Thanks farmerjones: great advice!

----------


## Pick&Grin

Thanks a ton, Jacob Hagerty. What a great website, eh? I went to your YouTube page and really enjoyed your playing. I've gotta get working on that Wayfaring Stranger!

----------


## Pick&Grin

Thanks, Perry. Very helpful! I've got a mind to order that DVD, which I will do soon.

----------


## High Lonesome Valley

Here's the best way to learn.  Play along with these folks.

http://www.bing.com/videos/search?q=...C36C58B8781B9C

----------

Pick&Grin

----------


## Jim Garber

> Here's the best way to learn.  Play along with these folks.
> 
> http://www.bing.com/videos/search?q=...C36C58B8781B9C


Certainly all excellent musicians for sure but I would say that is only one style of old time music and most of those folks are more on  the bluegrass border with old time. Wonderful videos tho, of course.

----------

Pick&Grin

----------


## gauze

don't forget to have fun

----------

Pick&Grin

----------


## Trey Young

I've spent a lot of time listening to Mike Compton's work with John Hartford.  Specifically a show from May 30, 1997 where it's Mike, John, and I believe Darren Vincent (primarily on bass).  Lots of ideas of rhythmic accompaniment that is not a chop. Also, another vote for Carl Jones' video.

----------

Pick&Grin

----------


## Mickey King

Matt Flinner will be having an online old time music course starting in January.  http://http://www.mattflinner.com/2014/11/old-time-mandolin-curriculum/

----------

Pick&Grin

----------


## John O'Brien

I found this great instruction record from 1977 by Michael Holmes. "Mandolin Instruction: Old Time, Country, and Fiddle"
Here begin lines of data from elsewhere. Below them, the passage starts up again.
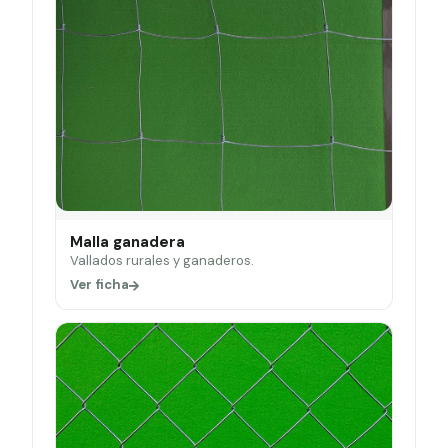
Malla ganadera
Vallados rurales y ganaderos.
Ver ficha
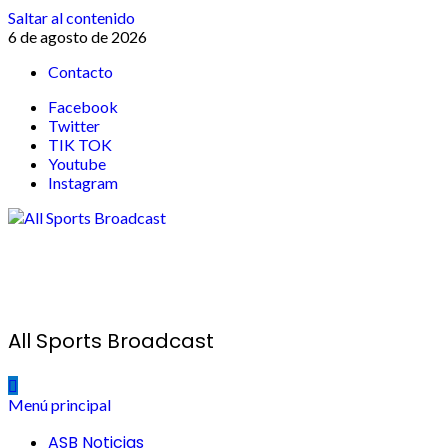
Saltar al contenido
6 de agosto de 2026
Contacto
Facebook
Twitter
TIK TOK
Youtube
Instagram
All Sports Broadcast
Menú principal
ASB Noticias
http://www.amazon.com/Mandolin-Instr.../dp/B000S57C8U

There's three versions of each title. He plays each tune slow, fast, and with accompaniment. I have learned several tunes from it so far, and listen to it while I work for familiarity. While the tunes are a century old, it's new territory for me.

----------

Pick&Grin

----------


## Gary Leonard

I got a song book for Christmas, Old Time String Band Music for Mandolin, includes a CD with about 10 songs, in multiple versions by multiple artists. 23 tracks total. I have just glanced through the music, there are 70 or so songs. First 6 pages or so have some information on the transcription method he used, and how one can fill out the melody by interpreting the song, or listening to the artists on the tracks. 

The recordings are rough, but there are some gems. I have never heard the "All Go Hungry Hash House" before, I need another listen to digest it.

http://www.amazon.com/Time-String-Ba...c+for+mandolin

----------

Pick&Grin

----------


## Ryk Loske

> I found this great instruction record from 1977 by Michael Holmes. "Mandolin Instruction: Old Time, Country, and Fiddle"
> 
> http://www.amazon.com/Mandolin-Instr.../dp/B000S57C8U
> 
> There's three versions of each title. He plays each tune slow, fast, and with accompaniment. I have learned several tunes from it so far, and listen to it while I work for familiarity. While the tunes are a century old, it's new territory for me.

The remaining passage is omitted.